WHAT YOU NEED TO DO: No image is to be carried over; reproduce the rest of the listing word for word.

AVAILABLE RECORDS:
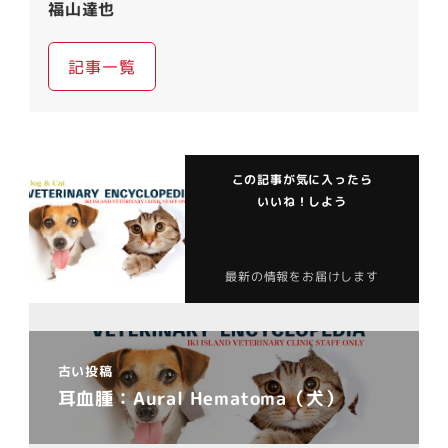
福山達也
記事一覧
この記事が気に入ったら
いいね！しよう
最新の情報をお届けします
古い投稿
耳血腫：Aural Hematoma（犬）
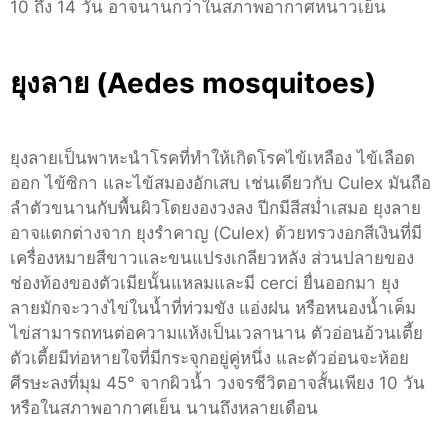
10 ถึง 14 วัน อาจนานกว่าในสภาพอากาศหนาวเย็น
ยุงลาย (Aedes mosquitoes)
ยุงลายเป็นพาหะนำโรคที่ทำให้เกิดโรคไข้เหลือง ไข้เลือด
ออก ไข้ซิกา และไข้สมองอักเสบ เช่นเดียวกับ Culex มันถือ
ลำตัวขนานกับพื้นผิวโดยงองวงลง ปีกมีสีสม่ำเสมอ ยุงลาย
อาจแตกต่างจาก ยุงรำคาญ (Culex) ด้วยทรวงอกสีเงินที่มี
เครื่องหมายสีขาวและขนแปรงเกลียวหลัง ส่วนปลายของ
ช่องท้องของตัวเมียนั้นแหลมและมี cerci ยื่นออกมา ยุง
ลายมักจะวางไข่ในน้ำที่ท่วมขัง แอ่งฝน หรือหนองน้ำเค็ม
ไข่สามารถทนต่อความแห้งเป็นเวลานาน ตัวอ่อนอ้วนเตี้ย
ตัวเตี้ยมีท่อหายใจที่มีกระจุกอยู่คู่หนึ่ง และตัวอ่อนจะห้อย
ศีรษะลงที่มุม 45° จากผิวน้ำ วงจรชีวิตอาจสั้นเพียง 10 วัน
หรือในสภาพอากาศเย็น นานถึงหลายเดือน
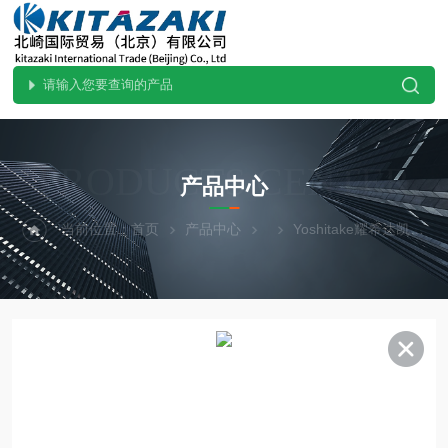
PRODUCTS CENTER
产品中心
当前位置：
首页
产品中心
Yoshitake耀希达凯
G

SOLUTION:
福山達也
記事一覧
この記事が気に入ったら
いいね！しよう
最新の情報をお届けします
古い投稿
耳血腫：Aural Hematoma（犬）
10 ถึง 14 วัน อาจนานกว่าในสภาพอากาศหนาวเย็น
ยุงลาย (Aedes mosquitoes)
ยุงลายเป็นพาหะนำโรคที่ทำให้เกิดโรคไข้เหลือง ไข้เลือด
ออก ไข้ซิกา และไข้สมองอักเสบ เช่นเดียวกับ Culex มันถือ
ลำตัวขนานกับพื้นผิวโดยงองวงลง ปีกมีสีสม่ำเสมอ ยุงลาย
อาจแตกต่างจาก ยุงรำคาญ (Culex) ด้วยทรวงอกสีเงินที่มี
เครื่องหมายสีขาวและขนแปรงเกลียวหลัง ส่วนปลายของ
ช่องท้องของตัวเมียนั้นแหลมและมี cerci ยื่นออกมา ยุง
ลายมักจะวางไข่ในน้ำที่ท่วมขัง แอ่งฝน หรือหนองน้ำเค็ม
ไข่สามารถทนต่อความแห้งเป็นเวลานาน ตัวอ่อนอ้วนเตี้ย
ตัวเตี้ยมีท่อหายใจที่มีกระจุกอยู่คู่หนึ่ง และตัวอ่อนจะห้อย
ศีรษะลงที่มุม 45° จากผิวน้ำ วงจรชีวิตอาจสั้นเพียง 10 วัน
หรือในสภาพอากาศเย็น นานถึงหลายเดือน
PRODUCTS CENTER
产品中心
当前位置：
首页
产品中心
Yoshitake耀希达凯
G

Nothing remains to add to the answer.